The Department of Finance has today proposed that the Credit Institutions Resolution Fund and Credit Union Stabilisation Fund will not be levied for 2026, 2027 and 2028 and will be reviewed in 2029.

A total of €5.3m was collected by the levies in respect of these Funds in 2023.

The Department said that taking into account submissions to the consultation, stakeholder engagement and high-level analysis, the proposal to pause the collection of levies was made on the basis that the net assets of the funds are currently sufficient with ongoing interest accumulating.

The net assets of the Resolution Fund stood at €65.5m by the end of June this year.

Minister for Finance Paschal Donohoe said today’s decision was taken against the backdrop of the current assets of the funds being sufficient for now, the current reserve strength of the sector, and is subject to certain conditions being met.

“Providing the credit union sector with some certainty in relation to the collection of these levies allows the sector to better plan their strategies and manage their finances for the years ahead,” the Minister said.

Minister of State for Credit Unions Robert Troy said today’s announcement will assist in reducing costs for credit unions and will provide additional capacity for the sector to invest in and provide vital services to the communities that they serve.

“Since taking on my role as Minister with responsibility for Credit Unions, I have seen first-hand the work that credit unions undertake to support their communities,” Mr Troy said.

“I am committed to working with the sector to fully realise the potential of the sector as a community-centric financial institution, enhance the ability of the sector to better serve its members, and ensure that the sector leverages any opportunities presented to it in line with the commitments in the Programme for Government,” he said.

“The proposal to pause the collection of levies reflects the increased resilience and the evolution of the credit union sector since the crisis-era when the safety nets of the Resolution Fund and Stabilisation Fund were initially put in place,” he added.

Barry Harrington, Head of Advocacy and Regulatory Engagement at the ILCU, described today’s news as very positive news for the credit union sector.

“At the ILCU, we have actively engaged the Department and relevant stakeholders on both these funds since 2023 and we are delighted that these levies will not be levied for the coming three years.

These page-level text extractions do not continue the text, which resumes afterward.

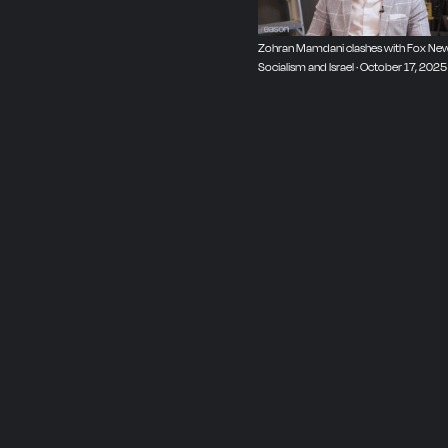
Zohran Mamdani clashes with Fox New
Socialism and Israel · October 17, 2025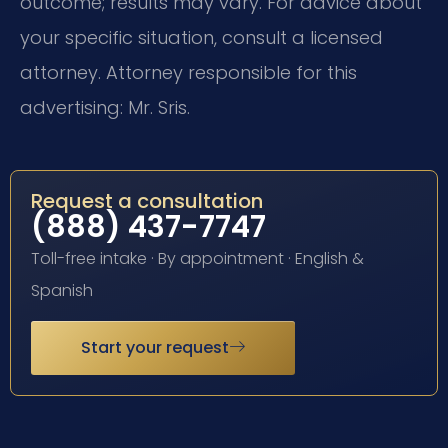
outcome; results may vary. For advice about
your specific situation, consult a licensed
attorney. Attorney responsible for this
advertising: Mr. Sris.
Request a consultation
(888) 437-7747
Toll-free intake · By appointment · English &
Spanish
Start your request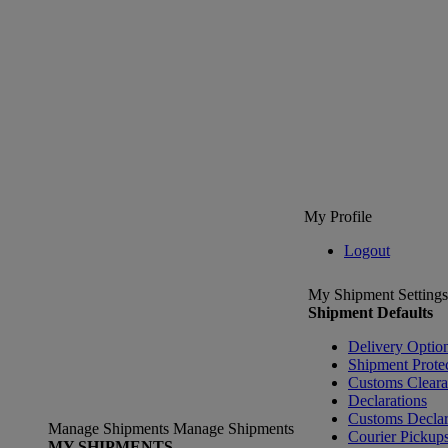
My Profile
Logout
My Shipment Settings
Shipment Defaults
Delivery Optio
Shipment Prote
Customs Clear
Declarations
Customs Declar
Manage Shipments
Manage Shipments
Courier Pickup
MY SHIPMENTS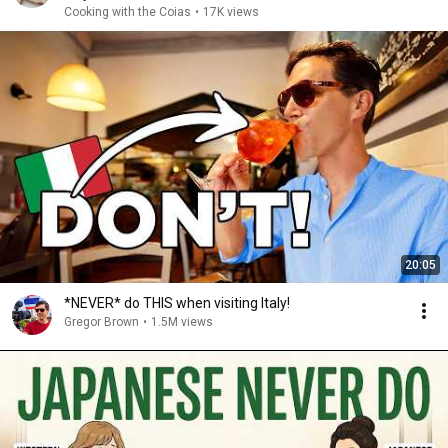
Cooking with the Coias
•
17K views
20:05
*NEVER* do THIS when visiting Italy!
Gregor Brown
•
1.5M views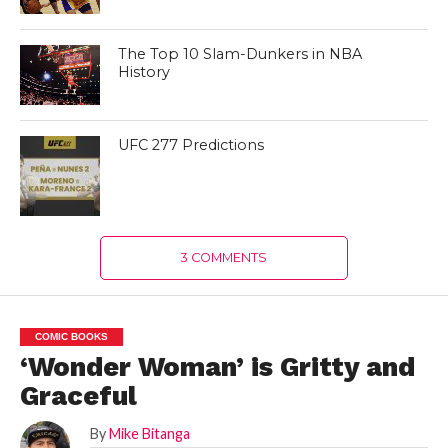
The Top 10 Slam-Dunkers in NBA
History
UFC 277 Predictions
3 COMMENTS
COMIC BOOKS
‘Wonder Woman’ is Gritty and
Graceful
By
Mike Bitanga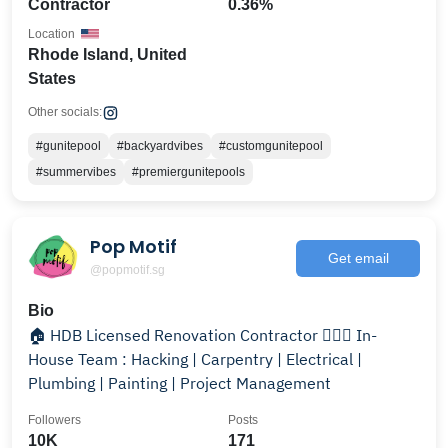
Contractor
0.36%
Location
Rhode Island, United
States
Other socials:
#gunitepool
#backyardvibes
#customgunitepool
#summervibes
#premiergunitepools
Pop Motif
Get email
@popmotif.sg
Bio
🏠 HDB Licensed Renovation Contractor 👷🏻‍♂️ In-
House Team : Hacking | Carpentry | Electrical |
Plumbing | Painting | Project Management
Followers
Posts
10K
171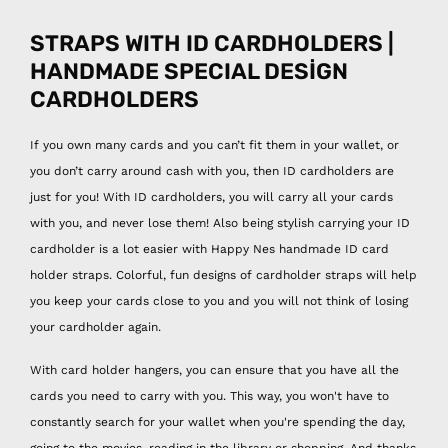
STRAPS WITH ID CARDHOLDERS |
HANDMADE SPECIAL DESİGN
CARDHOLDERS
If you own many cards and you can’t fit them in your wallet, or
you don’t carry around cash with you, then ID cardholders are
just for you! With ID cardholders, you will carry all your cards
with you, and never lose them! Also being stylish carrying your ID
cardholder is a lot easier with Happy Nes handmade ID card
holder straps. Colorful, fun designs of cardholder straps will help
you keep your cards close to you and you will not think of losing
your cardholder again.
With card holder hangers, you can ensure that you have all the
cards you need to carry with you. This way, you won't have to
constantly search for your wallet when you're spending the day,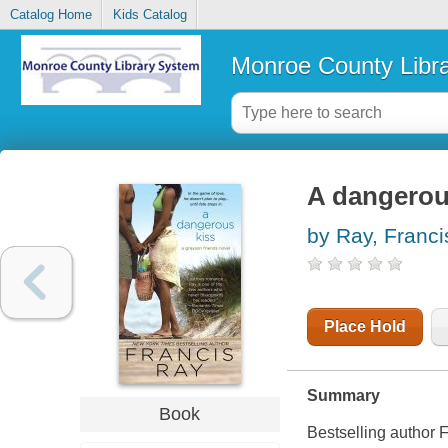
Catalog Home
Kids Catalog
Monroe County Libr
A dangerou
by Ray, Franci
Place Hold
Summary
Book
Bestselling author F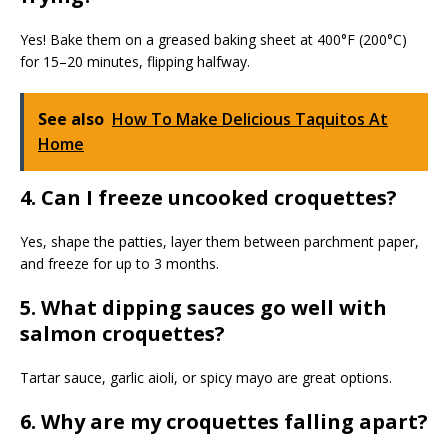
Yes! Bake them on a greased baking sheet at 400°F (200°C)
for 15–20 minutes, flipping halfway.
See also
How To Make Delicious Taquitos At
Home
4. Can I freeze uncooked croquettes?
Yes, shape the patties, layer them between parchment paper,
and freeze for up to 3 months.
5. What dipping sauces go well with
salmon croquettes?
Tartar sauce, garlic aioli, or spicy mayo are great options.
6. Why are my croquettes falling apart?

This decision represents a cumulative saving of €8.4m for our sector for 2026, 2027 and 2028, in addition to savings of €2.8m for 2025,” he said.

“Overall, this decision concerning the levy, coupled with the Central Bank lending limit changes and the 2023 Act bring a more proportionate and supportive legislative, regulatory and levies environment,” he added.

The Irish League of Credit Unions (ILCU) represents 90% of the total active credit unions in the Republic of Ireland.